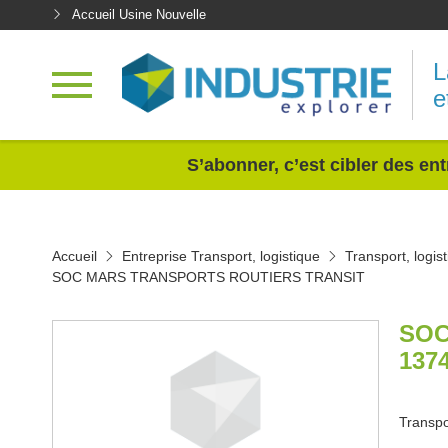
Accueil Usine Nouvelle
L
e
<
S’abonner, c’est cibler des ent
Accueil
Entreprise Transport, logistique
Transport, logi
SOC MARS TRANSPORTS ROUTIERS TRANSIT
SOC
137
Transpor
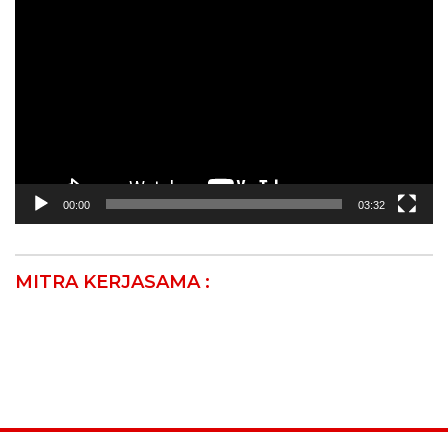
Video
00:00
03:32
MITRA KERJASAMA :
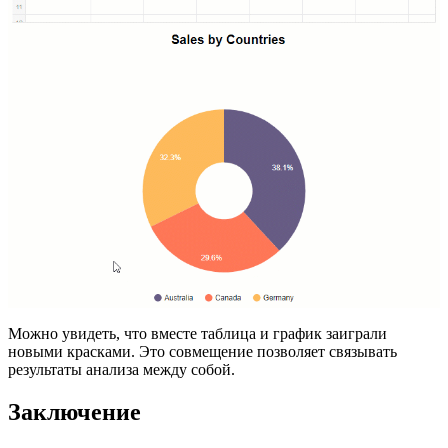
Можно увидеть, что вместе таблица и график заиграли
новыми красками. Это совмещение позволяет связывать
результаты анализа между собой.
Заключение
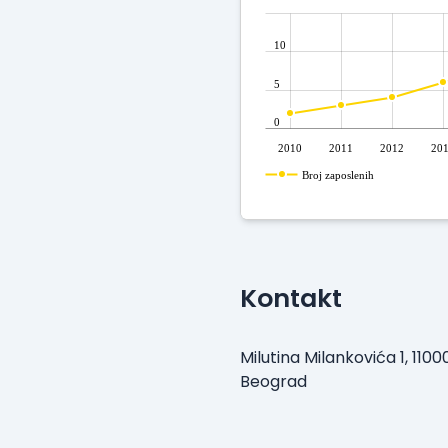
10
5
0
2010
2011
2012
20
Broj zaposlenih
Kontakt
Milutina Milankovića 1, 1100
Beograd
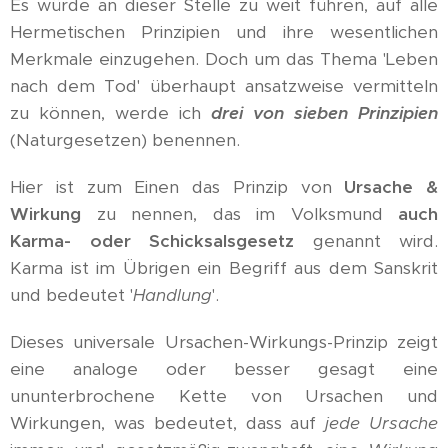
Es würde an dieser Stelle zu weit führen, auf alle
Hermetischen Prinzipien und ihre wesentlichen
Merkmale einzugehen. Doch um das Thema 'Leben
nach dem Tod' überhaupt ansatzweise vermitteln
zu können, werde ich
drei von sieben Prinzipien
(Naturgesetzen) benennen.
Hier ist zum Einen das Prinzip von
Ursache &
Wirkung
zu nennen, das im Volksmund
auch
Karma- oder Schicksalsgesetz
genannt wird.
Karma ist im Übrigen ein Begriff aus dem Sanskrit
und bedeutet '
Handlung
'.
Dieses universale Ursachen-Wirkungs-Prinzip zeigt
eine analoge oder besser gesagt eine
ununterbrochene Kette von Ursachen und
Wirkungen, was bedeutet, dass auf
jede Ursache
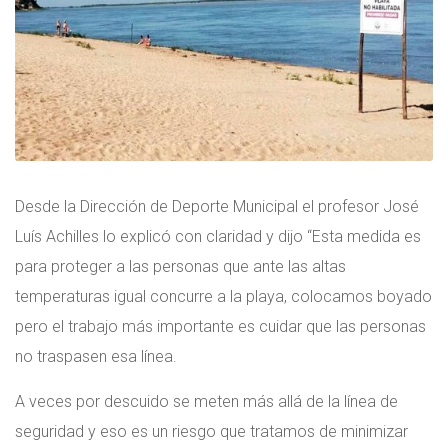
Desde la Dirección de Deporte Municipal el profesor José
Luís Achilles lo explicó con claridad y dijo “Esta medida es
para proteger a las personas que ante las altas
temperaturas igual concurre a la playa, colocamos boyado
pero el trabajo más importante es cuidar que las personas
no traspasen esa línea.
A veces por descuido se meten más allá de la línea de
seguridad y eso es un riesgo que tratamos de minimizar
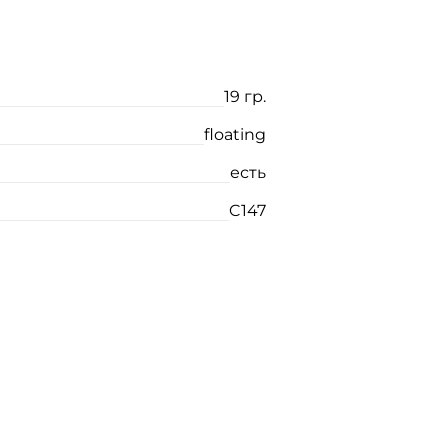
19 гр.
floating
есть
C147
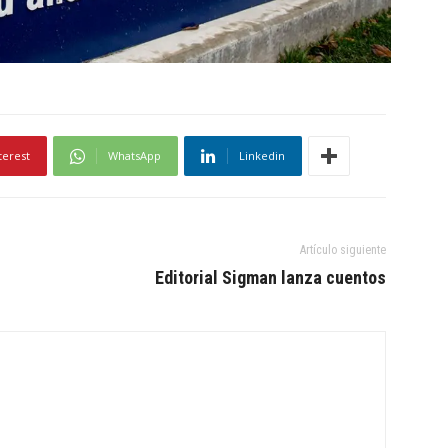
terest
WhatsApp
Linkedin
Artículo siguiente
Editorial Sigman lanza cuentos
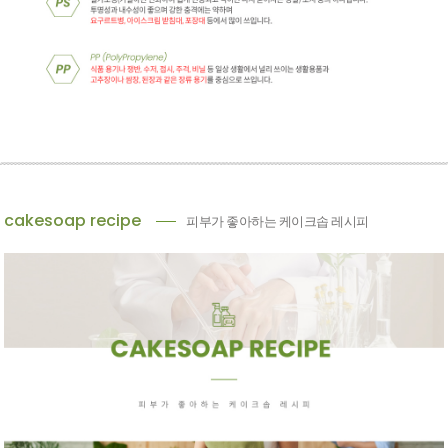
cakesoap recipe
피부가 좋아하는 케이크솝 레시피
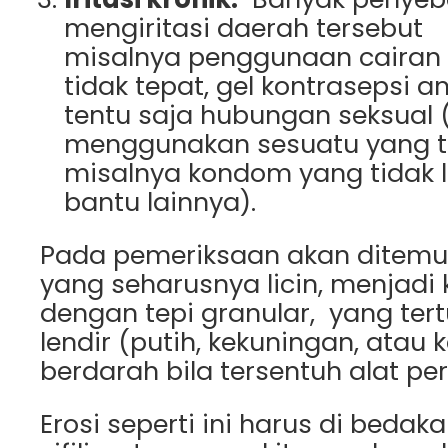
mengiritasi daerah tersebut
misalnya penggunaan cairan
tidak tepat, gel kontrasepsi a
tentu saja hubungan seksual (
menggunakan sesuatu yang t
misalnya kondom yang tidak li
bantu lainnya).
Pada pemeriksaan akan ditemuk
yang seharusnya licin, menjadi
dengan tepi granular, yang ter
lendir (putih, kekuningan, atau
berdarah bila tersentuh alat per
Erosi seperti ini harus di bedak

——

(TASK DESCRIPTION):
Copy the whole listing exactly, excluding the pictures in it.

(THE COMPLETED TASK):
Accueil Usine Nouvelle
L
e
<
S’abonner, c’est cibler des ent
Accueil
Entreprise Transport, logistique
Transport, logi
SOC MARS TRANSPORTS ROUTIERS TRANSIT
SOC
137
Transpor
Video
00:00
03:32
MITRA KERJASAMA :
Можно увидеть, что вместе таблица и график заиграли
новыми красками. Это совмещение позволяет связывать
результаты анализа между собой.
Заключение
10
5
0
2010
2011
2012
20
Broj zaposlenih
Kontakt
Milutina Milankovića 1, 1100
Beograd
Es würde an dieser Stelle zu weit führen, auf alle
Hermetischen Prinzipien und ihre wesentlichen
Merkmale einzugehen. Doch um das Thema 'Leben
nach dem Tod' überhaupt ansatzweise vermitteln
zu können, werde ich
drei von sieben Prinzipien
(Naturgesetzen) benennen.
Hier ist zum Einen das Prinzip von
Ursache &
Wirkung
zu nennen, das im Volksmund
auch
Karma- oder Schicksalsgesetz
genannt wird.
Karma ist im Übrigen ein Begriff aus dem Sanskrit
und bedeutet '
Handlung
'.
Dieses universale Ursachen-Wirkungs-Prinzip zeigt
eine analoge oder besser gesagt eine
ununterbrochene Kette von Ursachen und
Wirkungen, was bedeutet, dass auf
jede Ursache
Desde la Dirección de Deporte Municipal el profesor José
Luís Achilles lo explicó con claridad y dijo “Esta medida es
para proteger a las personas que ante las altas
temperaturas igual concurre a la playa, colocamos boyado
pero el trabajo más importante es cuidar que las personas
no traspasen esa línea.
A veces por descuido se meten más allá de la línea de
seguridad y eso es un riesgo que tratamos de minimizar
19 гр.
floating
есть
C147
terest
WhatsApp
Linkedin
Artículo siguiente
Editorial Sigman lanza cuentos
cakesoap recipe
피부가 좋아하는 케이크솝 레시피
mengiritasi daerah tersebut
misalnya penggunaan cairan
tidak tepat, gel kontrasepsi a
tentu saja hubungan seksual (
menggunakan sesuatu yang t
misalnya kondom yang tidak li
bantu lainnya).
Pada pemeriksaan akan ditemuk
yang seharusnya licin, menjadi
dengan tepi granular, yang ter
lendir (putih, kekuningan, atau
berdarah bila tersentuh alat per
Erosi seperti ini harus di bedak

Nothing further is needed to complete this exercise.